Another new song, At My Weakest Point, was inspired by Vainess, a woman Ricky met on a visit to Zambia with Scottish Catholic International Aid (SCIAF). She said her vision was to have her own water supply - like so many others, she makes an hour-long round trip every day to fill a container for her family at the communal village pump. “She really touched me,” Ricky says. “You think you know a lot of things, and then you encounter someone like her. There are millions of people like her. They are very articulate.”

Ricky, who turns 60 in December, has done hundreds if not thousands of gigs around the world. Does he ever lose that sense of wonder when an arena full of joyous fans is singing his words back at him?

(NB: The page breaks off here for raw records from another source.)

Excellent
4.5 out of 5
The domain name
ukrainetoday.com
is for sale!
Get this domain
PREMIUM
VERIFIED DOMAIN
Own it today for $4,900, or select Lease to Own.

“You know what? I think the surprise has gone. But I think I got to a point in my life when I valued – not over-estimated or whatever, but just valued – how much love I was getting back from that. Talking about it I find quite moving. Because you don’t have a right to have any of that stuff. It has come because people have taken these songs on. They’ve taken our music and let it come into their lives. All of us in the band feel enormously honoured by that.”

Will there be a second volume of Short Stories? “I would love to do another one, because there are old songs I’d like to revisit and there are old songs I’ve never released I would still like to go back to,” he says. “ I’m still enjoying the writing process, but I’ll have to see if anyone likes this one first.”